The pilot reported that the initial climb after takeoff was uneventful. He leveled the airplane for cruise once they had reached an altitude of 2,000 feet mean sea level (msl), and reduced the engine speed from 2,300 to 2,000 rpm. He then noticed an additional reduction in engine speed, accompanied by a vibration. He applied full engine throttle control, but the engine speed did not increase. With a field in view, he elected to immediately perform a forced landing. The airplane was not at a sufficient altitude for him to turn the airplane into the wind, and during the landing roll, the airplane nosed over.
Federal Aviation Administration (FAA) records revealed that the two-seat biplane was manufactured in the United Kingdom in 1940, and imported to the United States in 1965, where it was subsequently purchased by the pilot in 1987.
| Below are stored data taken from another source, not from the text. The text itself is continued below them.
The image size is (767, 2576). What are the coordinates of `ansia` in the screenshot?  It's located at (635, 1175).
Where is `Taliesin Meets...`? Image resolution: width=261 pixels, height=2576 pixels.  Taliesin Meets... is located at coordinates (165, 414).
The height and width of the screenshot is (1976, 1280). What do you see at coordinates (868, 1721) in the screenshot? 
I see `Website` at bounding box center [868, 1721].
The airplane was equipped with a four-cylinder, air-cooled, DeHavilland Gipsy Major Series 1C Engine, serial number 8438. Maintenance records indicated that at the time of the last annual inspection, which occurred on November 1, 2011, the airframe had amassed a total of 3,472 flight hours, with the engine a total of 683 hours since overhaul in 1966. The pilot reported that the airplane had flown for 17 hours since the inspection.
TESTS AND RESEARCH
The airplane was recovered from the accident site, and subsequently examined by the NTSB investigator-in-charge. Examination of the engine revealed that the forward clamping bolt for the cylinder number four rocker bracket assembly had separated, allowing the assembly to partially detach from the head. As a result, the rocker arm had become displaced from the exhaust valve. The bolt head and shank was loose within the rocker cover, with its separated end located in the cylinder head assembly. Examination of the bolt revealed that it was about 8 millimeters in diameter, and had separated about 4 millimeters past its shank. The threaded bolt tip remained within the nut, with its cotter pin still in place. The bolt sustained peening damage across its entire surface, and examination of the fracture face revealed granular textured features, with a series of semicircular striations emanating from a thread fillet. The bolt head exhibited an indiscernible manufacture marking, which did not correspond to any current Military or National Aerospace Standards.
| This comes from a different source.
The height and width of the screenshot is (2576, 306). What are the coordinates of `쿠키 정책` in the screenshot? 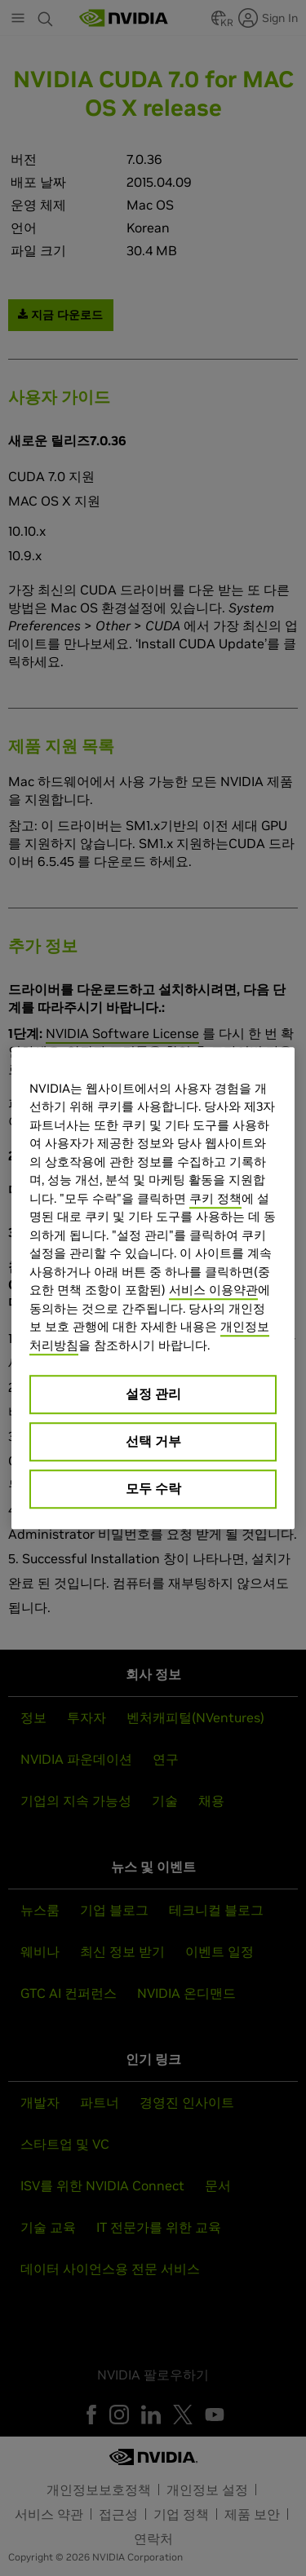 It's located at (215, 1198).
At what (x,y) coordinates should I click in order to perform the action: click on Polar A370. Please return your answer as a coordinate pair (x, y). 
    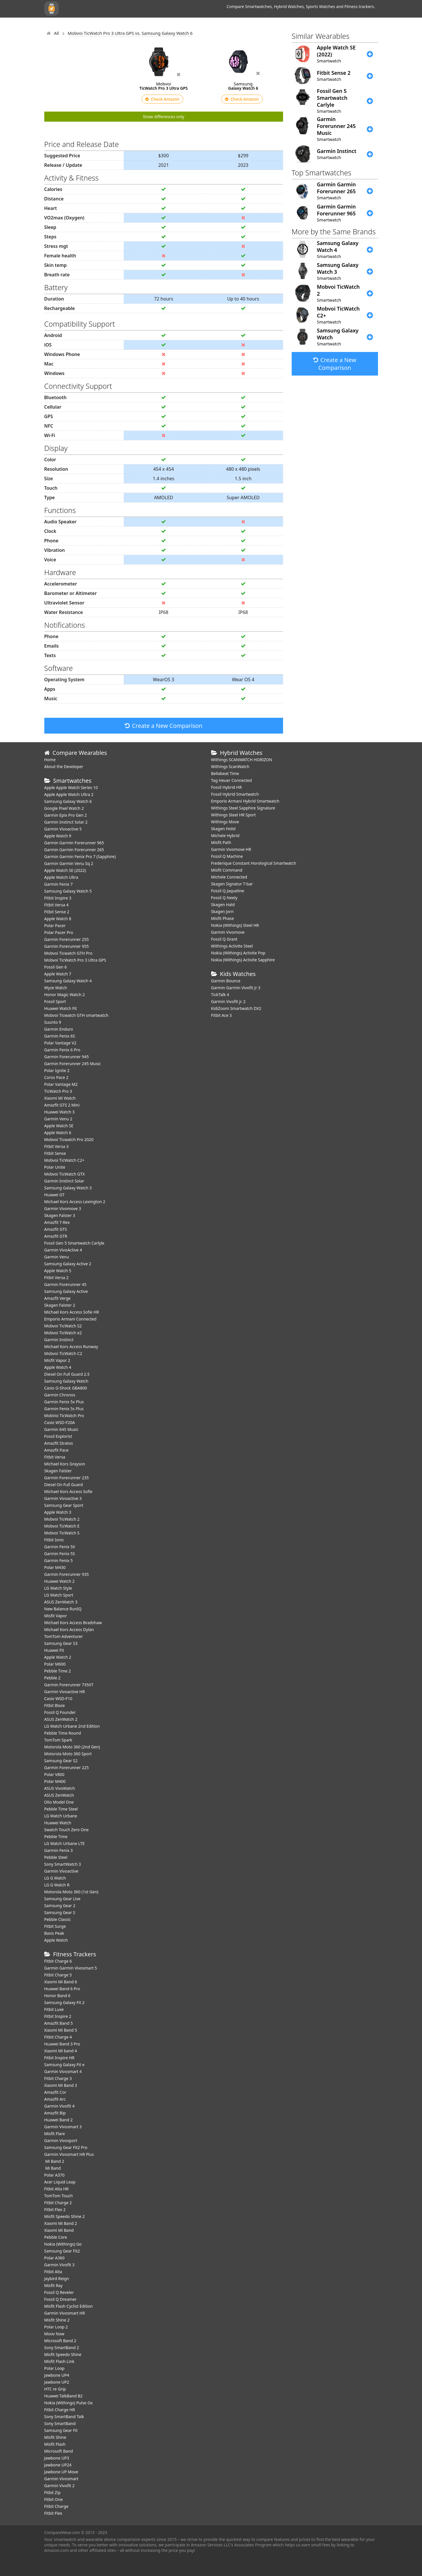     Looking at the image, I should click on (54, 2175).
Examination of the remaining cylinders revealed an alternate rocker clamping method had been employed, which utilized three internal-wrenching hexagon drive bolts, secured with interconnecting safety wire.
Cylinder Head Modification
Rolls Royce Modification News Sheet, Number 1448, issued March 17, 1950, detailed a modification to the rocker bracket assembly designed to obviate failure of the clamping bolts. The modification requires performing a minor alteration to the bracket, and then installing larger, 9-millimeter diameter bolts, along with a one piece locking plate instead of the castellated nuts and cotter pins.
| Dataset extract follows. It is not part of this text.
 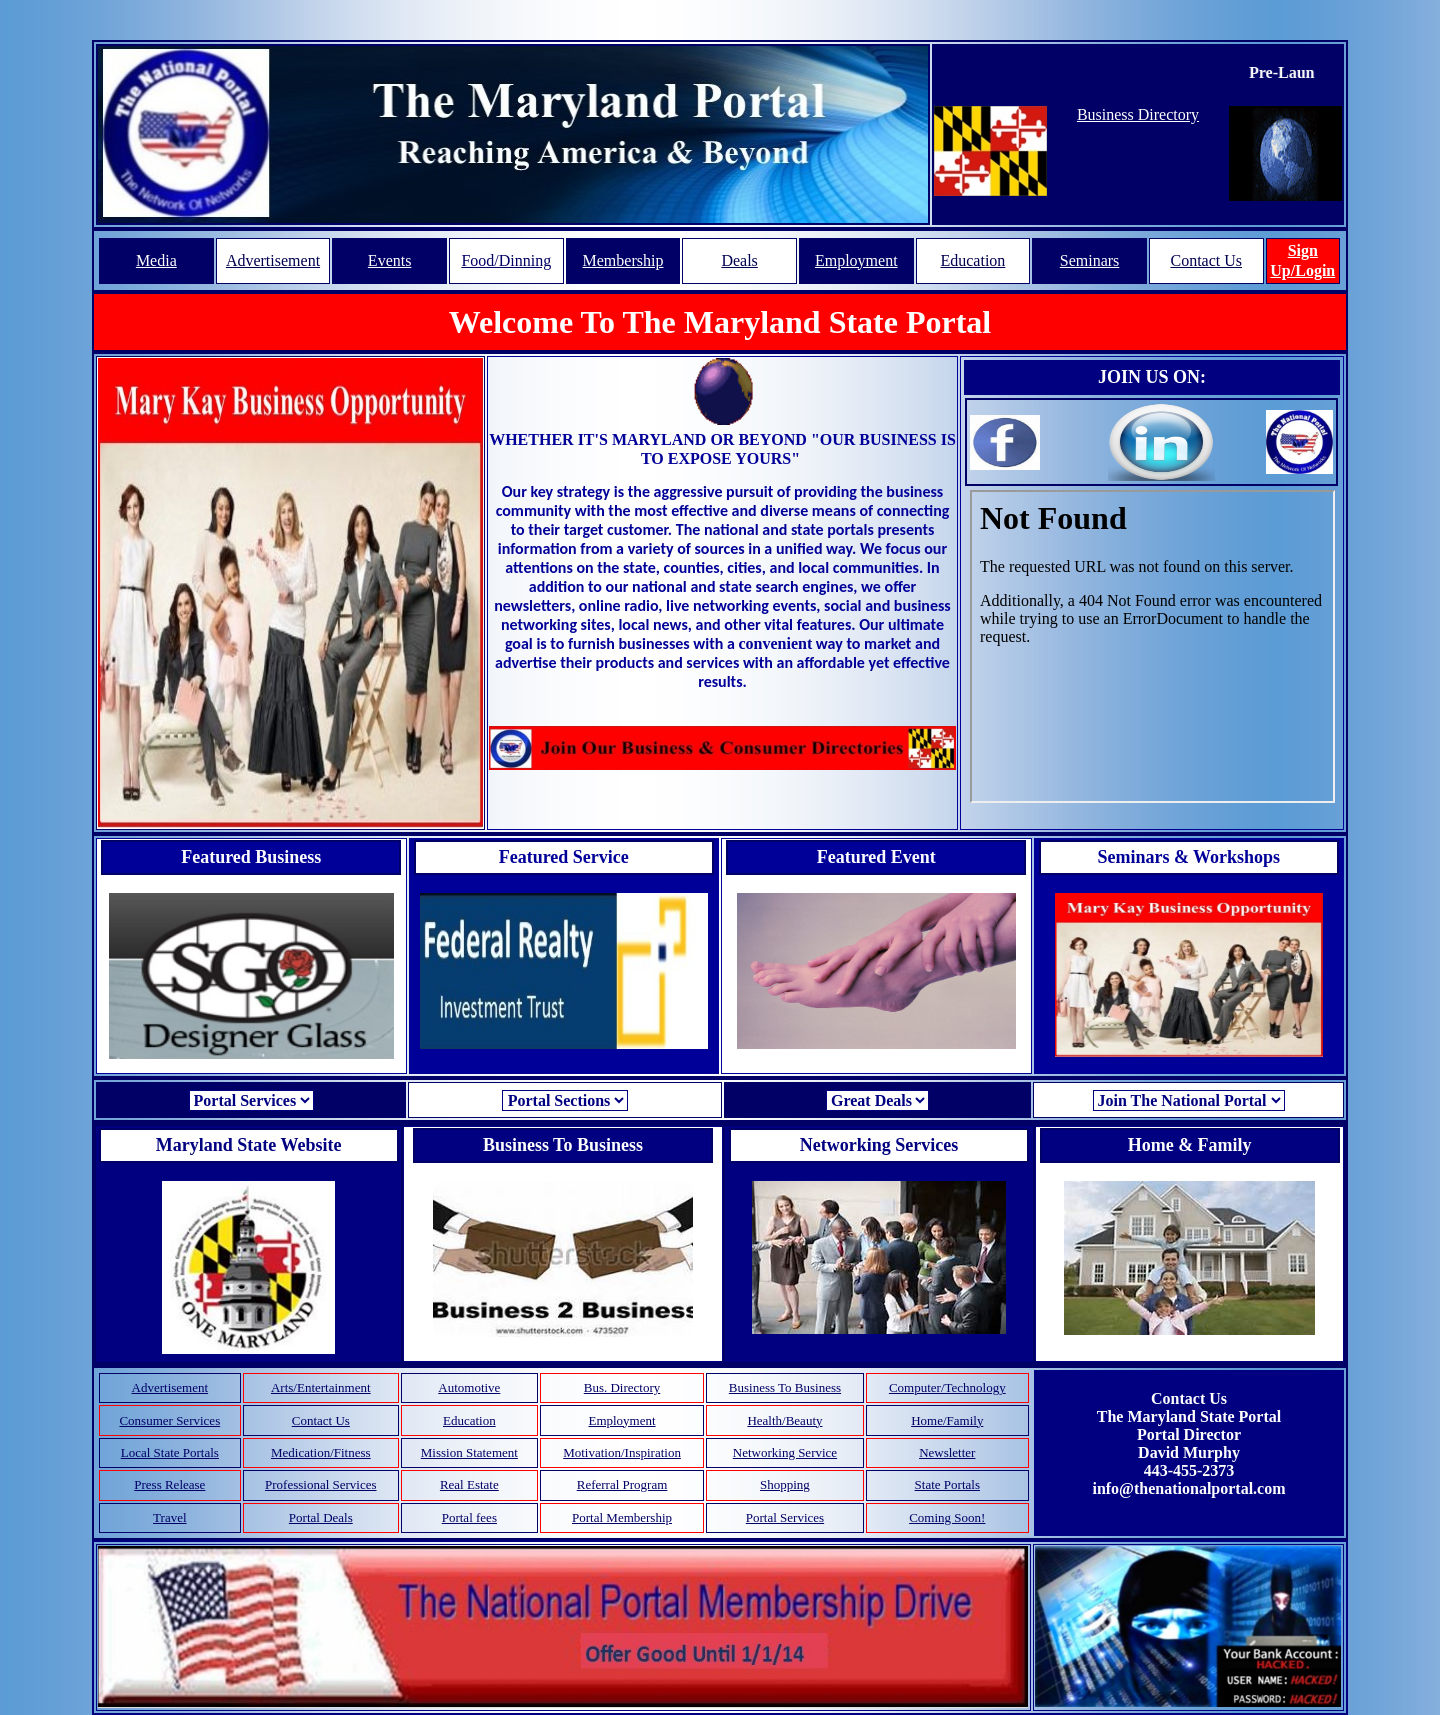 What do you see at coordinates (390, 260) in the screenshot?
I see `Events` at bounding box center [390, 260]. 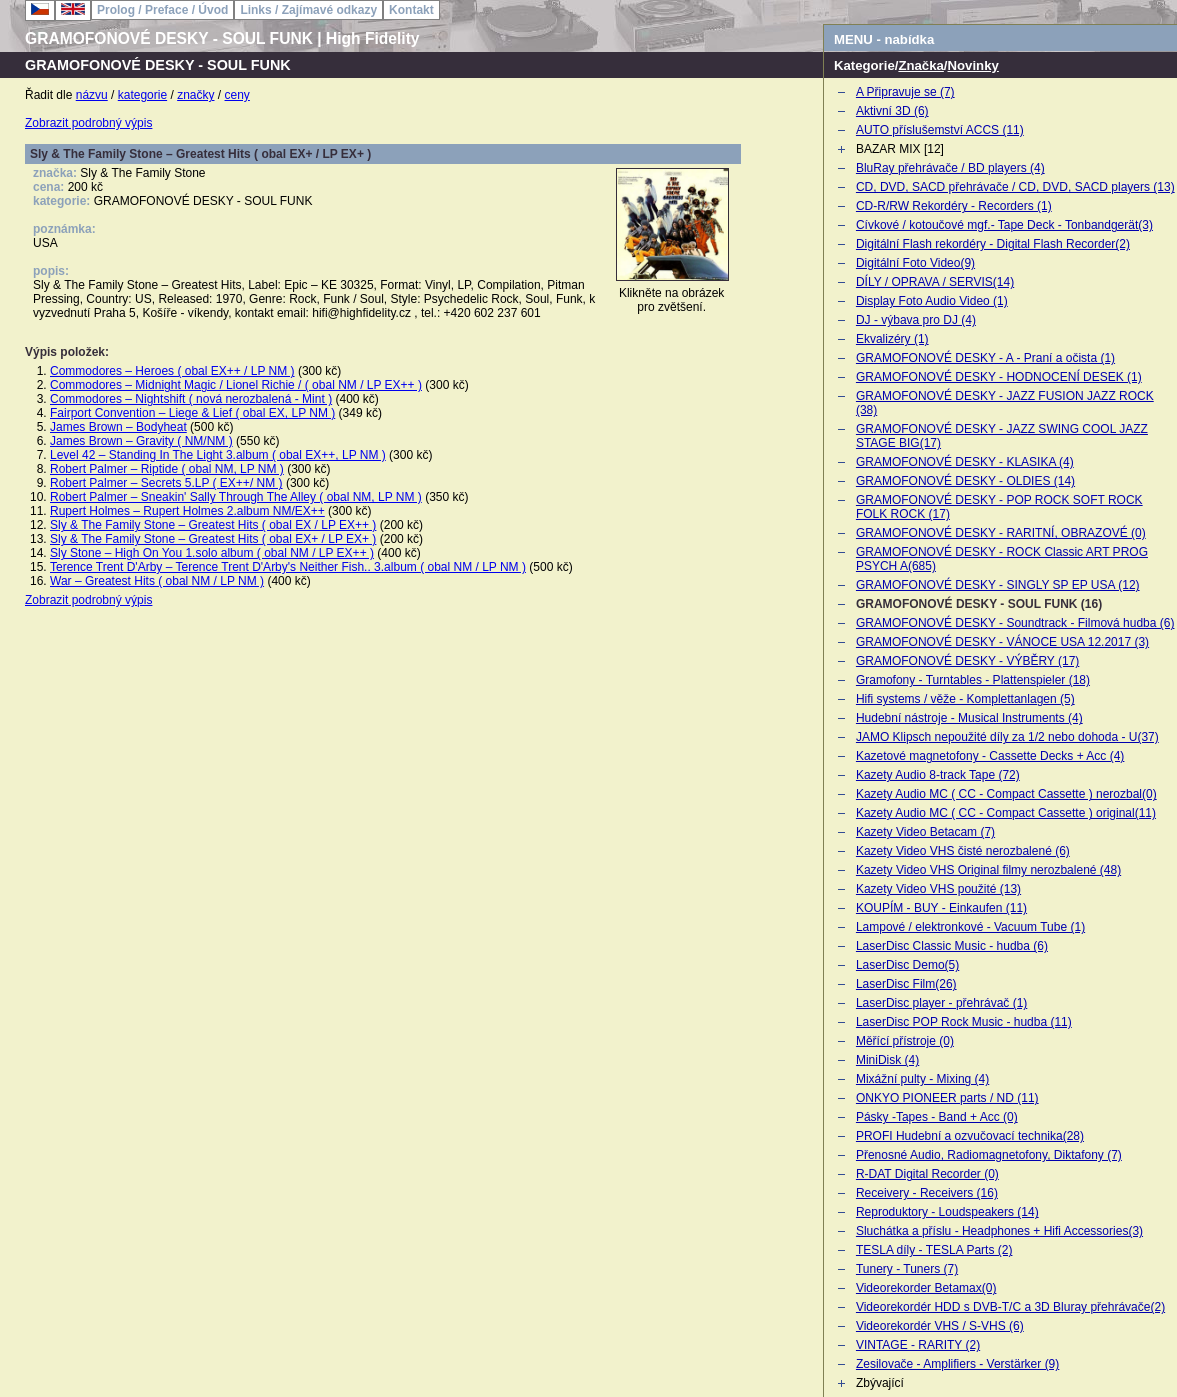 The image size is (1177, 1397). I want to click on TESLA díly - TESLA Parts (2), so click(934, 1250).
Logbook records dating back to 1997 revealed that the engine had undergone maintenance requiring the removal of all four cylinder heads on three occasions. The last removal occurred in January 2009, when new pistons were installed. No record was located indicating the 1448 modification had been performed, and no documentation could be found detailing the installation of the internal-wrenching hexagon drive bolts on cylinders one, two, and three.
Examination of FAA records did not reveal the existence of any airworthiness directives for this engine model, and no other instance of this type of failure was located within the FAA service difficulty report database.
FAA regulations do not require compliance with service letters, service bulletins, and modification sheets for aircraft operated under part 91.